目の前にいる男は、王国守備隊を取り纏める騎士なのである。その男が口にした言葉は、決してすぐには理解できるものではなかった。
それは無論、共にこの部屋へとやって来た魔導師達もである。そんな現状を理解するよりも早く、ウィードは突如として動いた。
「うぐっ!」
「がはっ!」
「うあぁっ!」
ウィリシスと共に部屋へ入ってきた三人の魔導師達が、急に倒れた。ふと後ろへと振り返ると、そこには首から血を流して倒れている者達の姿が瞳に写った。木の板の上に横になっていたシュバイクは、それを持ち上げていた導師が倒れたことで床に投げ出されている。
シュバイクの元へと駆け寄ろうとした時、自分の喉元には魔鉱剣の切っ先が突きつけられていた事に気がついた。
輝きの騎士といわれるウィリシスが魔法を唱え、その身を高速で移動させる時ほどの素早さでウィードは動いたのだ。
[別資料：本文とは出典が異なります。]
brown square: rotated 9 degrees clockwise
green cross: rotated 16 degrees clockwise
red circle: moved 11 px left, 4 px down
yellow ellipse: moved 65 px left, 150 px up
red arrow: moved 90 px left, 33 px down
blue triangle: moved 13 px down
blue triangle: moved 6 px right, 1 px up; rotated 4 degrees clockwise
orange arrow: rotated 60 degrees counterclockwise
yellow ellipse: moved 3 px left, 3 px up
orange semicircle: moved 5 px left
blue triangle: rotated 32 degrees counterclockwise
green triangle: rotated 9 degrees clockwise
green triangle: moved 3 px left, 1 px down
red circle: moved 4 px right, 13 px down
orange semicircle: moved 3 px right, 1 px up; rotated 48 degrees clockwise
「これは、どういう事ですか...?なぜ、貴方ほどのお方がこのような事を......」
銀褐色の瞳を向けた相手は、うっすらと笑みを浮かべていた。そして、驚くべき事を口にしたのだ。
「この国を落とすためだ。そのためには、シュバイク・ハイデン・ラミナント王子は邪魔でしかない」
ウィードのl鴨の羽色の瞳は、殺意に満ちている。顔は至って真剣であり、口にした言葉が本心であるのは明白だった。
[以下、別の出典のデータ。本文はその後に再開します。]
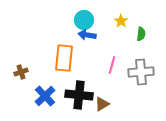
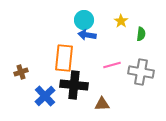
pink line: rotated 60 degrees clockwise
gray cross: rotated 15 degrees clockwise
black cross: moved 5 px left, 10 px up
brown triangle: rotated 28 degrees clockwise
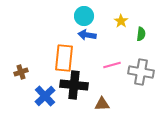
cyan circle: moved 4 px up
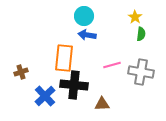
yellow star: moved 14 px right, 4 px up
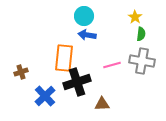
gray cross: moved 1 px right, 11 px up
black cross: moved 3 px right, 3 px up; rotated 24 degrees counterclockwise
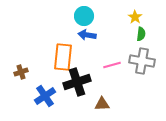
orange rectangle: moved 1 px left, 1 px up
blue cross: rotated 10 degrees clockwise
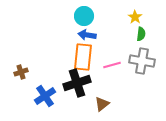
orange rectangle: moved 20 px right
black cross: moved 1 px down
brown triangle: rotated 35 degrees counterclockwise
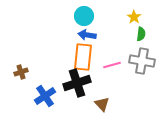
yellow star: moved 1 px left
brown triangle: rotated 35 degrees counterclockwise
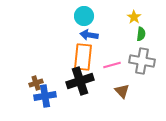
blue arrow: moved 2 px right
brown cross: moved 15 px right, 11 px down
black cross: moved 3 px right, 2 px up
blue cross: rotated 25 degrees clockwise
brown triangle: moved 20 px right, 13 px up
「国を落とす?王国騎士でありながら、クレムナント王国を裏切ると言うのですか...」
ウィリシスは剣の切っ先を向けられながらも、相手の顔を怯むことなく見ている。そして、その問いにウィードは静かに答えた。
「裏切ってなどいない。俺は元より、この国に忠誠など誓ってはいないのだ。俺の心は、ハイドラ様たった一人に捧げている。この国を手中に収め、やがては世界を統一するあの方になっ!」
クレムナント王国の守備隊長が口にした者の名は、同盟国であるはずのスウィフランドの元首の名だった。
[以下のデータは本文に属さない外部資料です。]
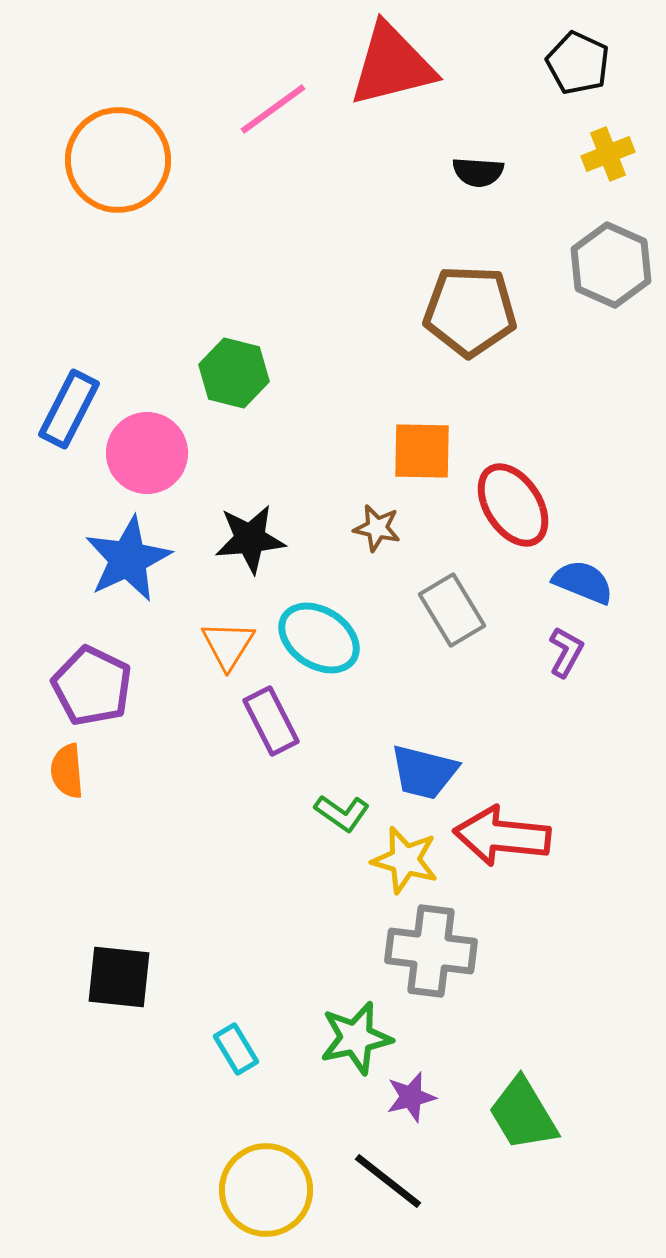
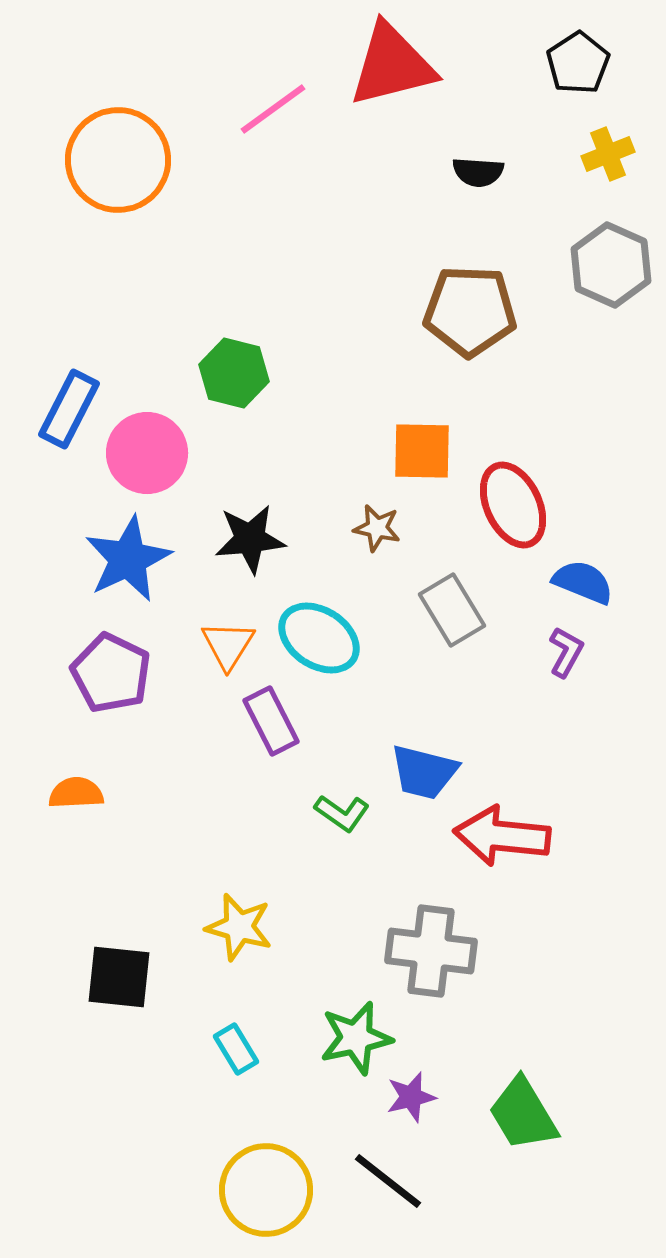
black pentagon: rotated 14 degrees clockwise
red ellipse: rotated 8 degrees clockwise
purple pentagon: moved 19 px right, 13 px up
orange semicircle: moved 9 px right, 22 px down; rotated 92 degrees clockwise
yellow star: moved 166 px left, 67 px down
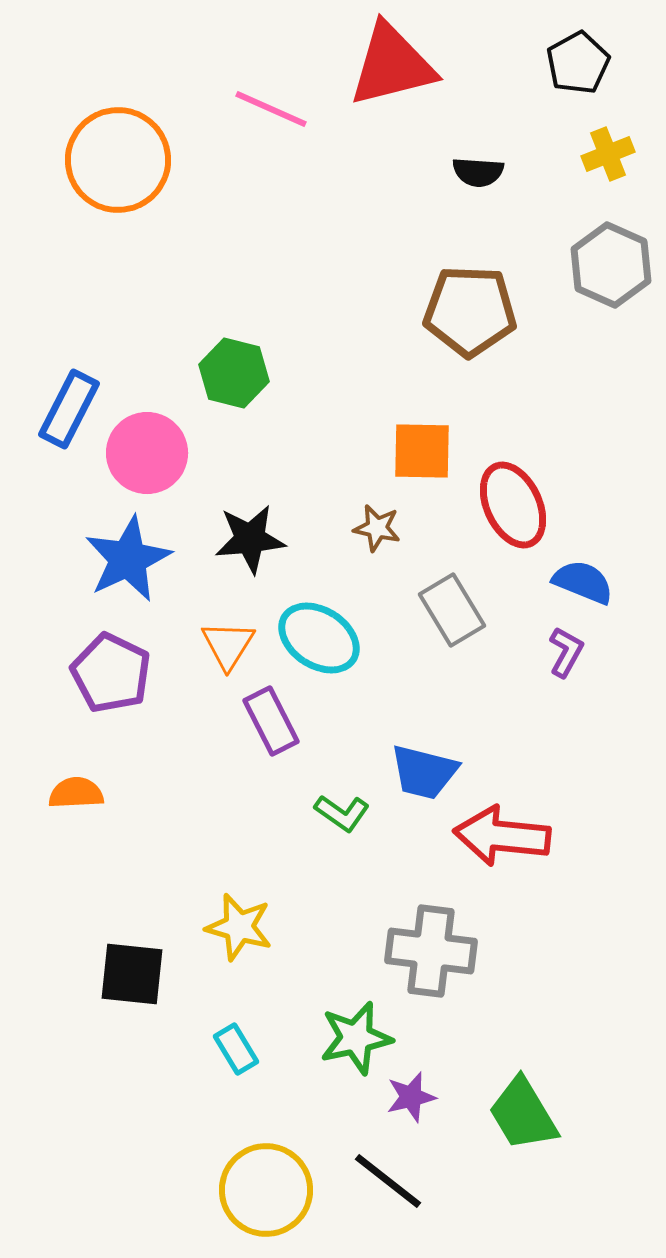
black pentagon: rotated 4 degrees clockwise
pink line: moved 2 px left; rotated 60 degrees clockwise
black square: moved 13 px right, 3 px up
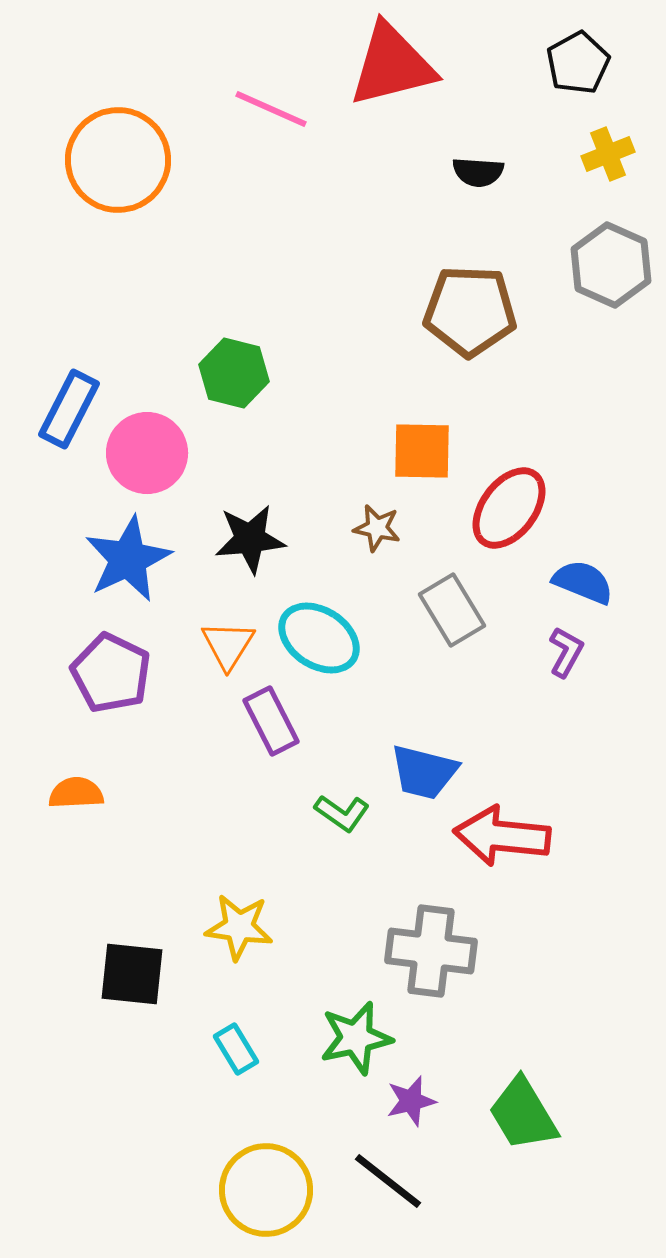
red ellipse: moved 4 px left, 3 px down; rotated 62 degrees clockwise
yellow star: rotated 8 degrees counterclockwise
purple star: moved 4 px down
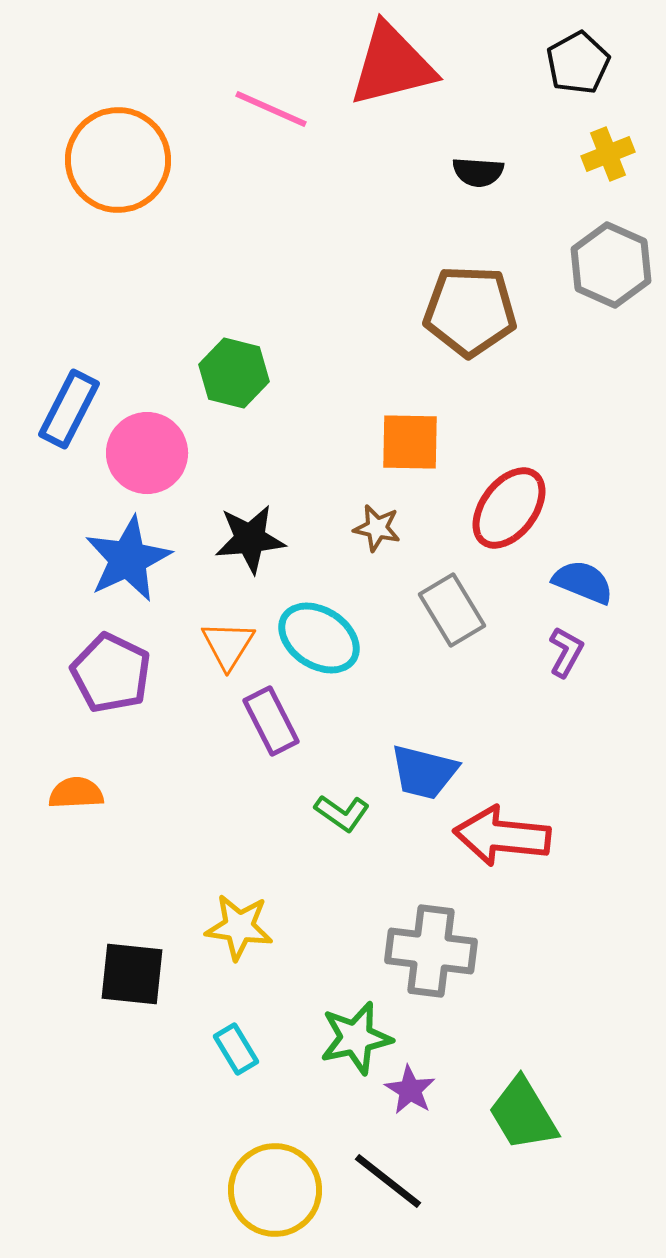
orange square: moved 12 px left, 9 px up
purple star: moved 1 px left, 11 px up; rotated 27 degrees counterclockwise
yellow circle: moved 9 px right
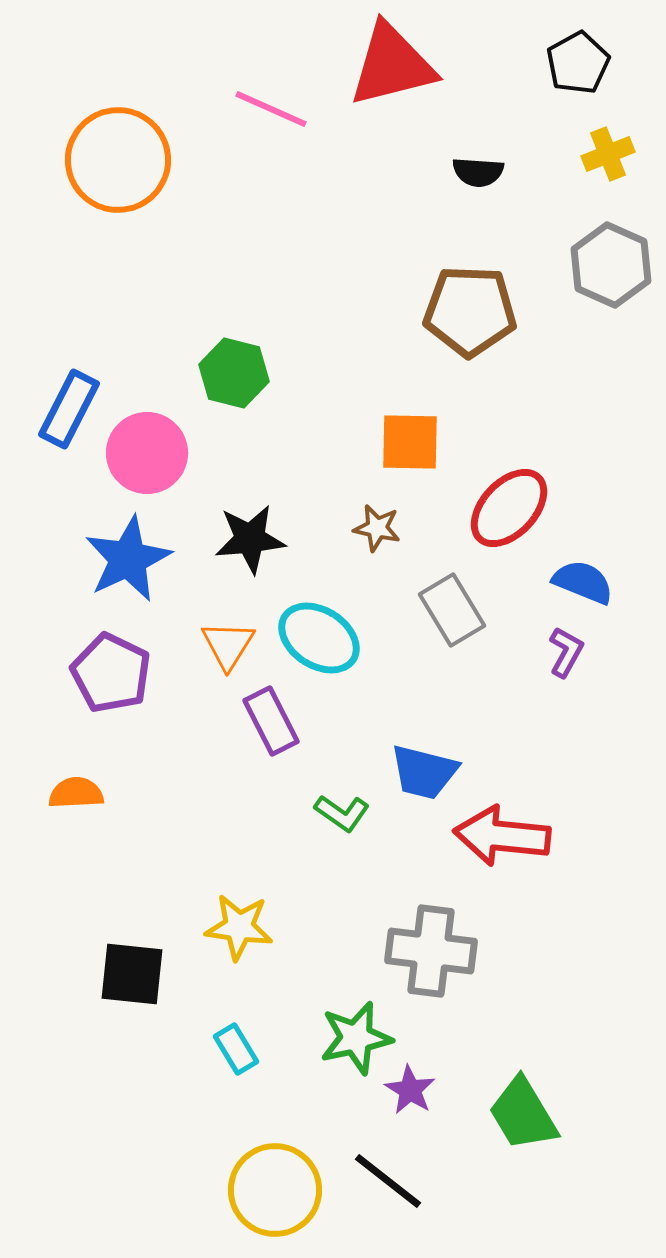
red ellipse: rotated 6 degrees clockwise
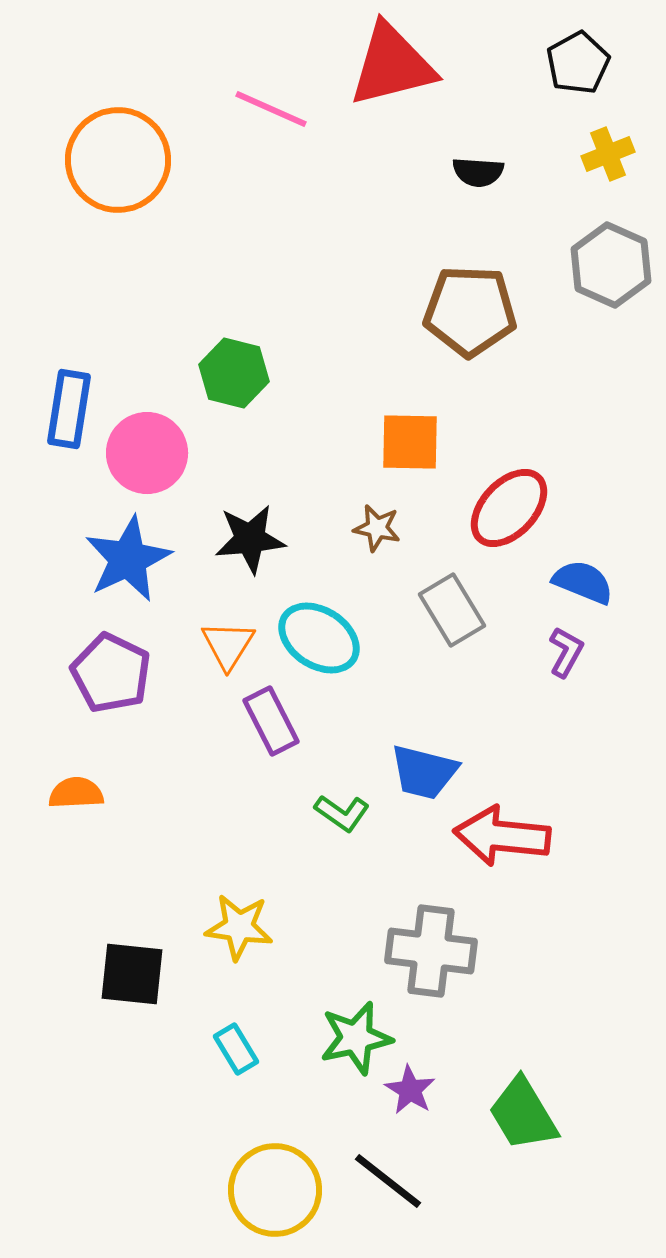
blue rectangle: rotated 18 degrees counterclockwise
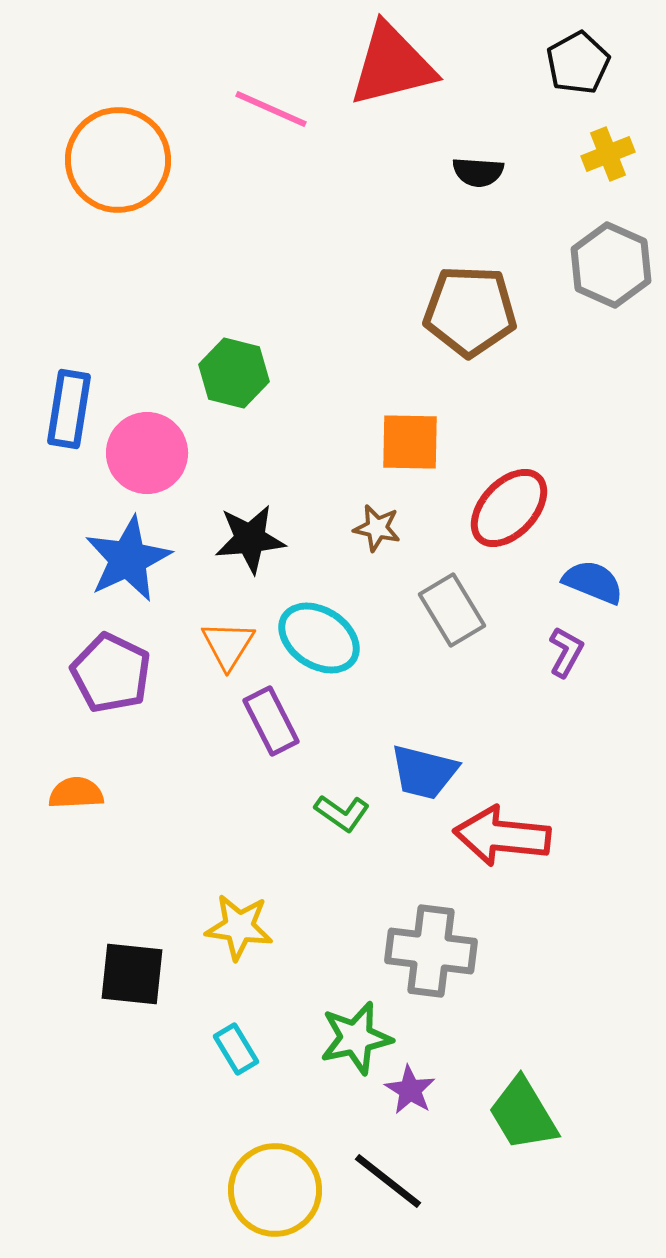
blue semicircle: moved 10 px right
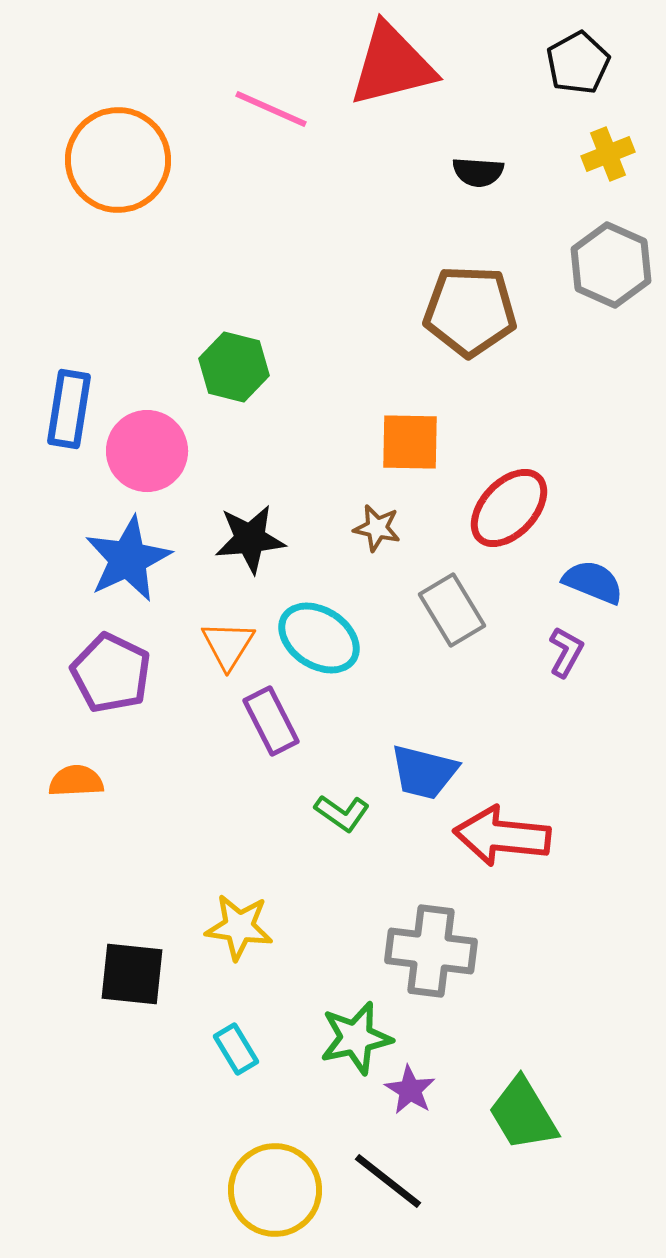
green hexagon: moved 6 px up
pink circle: moved 2 px up
orange semicircle: moved 12 px up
「ハ、ハイドラ......?ま、まさか同盟国の元首ガルバゼン・ハイドラの事か...?」
ウィリシスがその名を口にしたとき、明らかにウィードの表情が変わった。憎悪と怒りに満ちた、見たこともないような顔である。
「貴様如きが、気安くあのお方の名を呼ぶなっ!下郎がっ!」
次の瞬間であった。ウィードはウィリシスに向けた剣の先を、その左目へと移動させたのである。そして...。
「ぐああああああああああああああああああああああっっ!」
叫び声をあげた。ウィードは銀褐色の瞳へ向けて、魔鉱剣を突き刺したのだ。そしてその眼を抉り取るようにすると、笑いながら剣を引き抜いたのである。
「あっはっはっはっ!苦しめぇ!その目を見ているだけで腹が立つ!俺をこき下ろすアイツを思い出すからな!お前は唯では殺さんぞ!四肢を斬り落とし、泣いて死を懇願したら殺してやるわ!」
感情を普段、滅多に表へと出さない男であったはずだ。しかし、その顔つきはすでに、怒りに狂っているように見える。
ウィードは床へ蹲るウィリシスへ向けて、さらに言葉を放った。
「知っているか!?貴様の父は水中都市国家スウィフランドの十三騎士団を取り纏める、暗黒騎士である事を!そしてその名をセルシディオン・オーリュターブと言うのだ!さらにな、貴様の母はレリアン・ハイデンなのだよっ!お前は実の親に捨てられた!そしてその親に真実を知らされることもなく再び拾われていたのだっ!」
激痛の中で確かに聞いたその言葉は、ウィリシスの脳内を駆け巡っていた。不意に突きつけられた突然すぎる真実。心はすでに崩壊しかかっていた。
「うぐぅぅぅぅっ。う、嘘だ......嘘だっ!そんな戯言など誰が信じるかっ!」
ウィリシスは左目を押さえながらも、顔を上げる。そして、ウィードへと向かって敵意をむき出しにしながら吼えた。だが、そんな男をあざ笑うかのように、剣の切っ先に刺る眼球を眺めながら言った。
「真実とは往々にして残酷なものなのだ。ふふふふっ......笑えるだろ?お前は実の母親に捨てられ、そしてまた拾われたのだ.......まるで犬のようになぁ。そしてお前はその女を母とも知らず、命の恩人だと言い続けてきたのだ!これ以上の笑い話はあるまいっ!あっはっはっはっ!」
ウィードがそう言った時、ウィリシスは相手めがけて駆け出していた。胴体へとめがけて力任せに突進したのだ。
「うああああああああああああああああああああああああああああああああっっ!」
しかし、そんなウィリシスをウィードは難なく受け止める。そして背中へと向けて肘打ちを食らわせた。
叩き落される形で床へとへばりついたウィリシスは、そのまま顔面へとさらに蹴りを受けた。
「おらぁっ!はっはっはっ、犬らしい戦い方だな!すでに己が騎士である事も忘れたか!」
ウィリシスの顔はすでに左半分がぼろぼろである。目は抉り取られ、蹴られた顔は真っ赤に腫れていた。
「俺は二十年近くも己を殺し、今、この時のためだけに生きてきたようなものだ。清々するなぁ、お前の今の姿をオーリュターブが見たら何と言うか。奴に息子の死に様を見せてやれないのは非常に残念だ」
そう言いながら、ウィードは魔鉱剣の切っ先に突き刺さる銀褐色の眼を振り落とした。床を転がるそれは、血に塗れている。
そして、言葉通りにウィリシスの手足を斬りおとすべく、ゆっくりと近づいていった。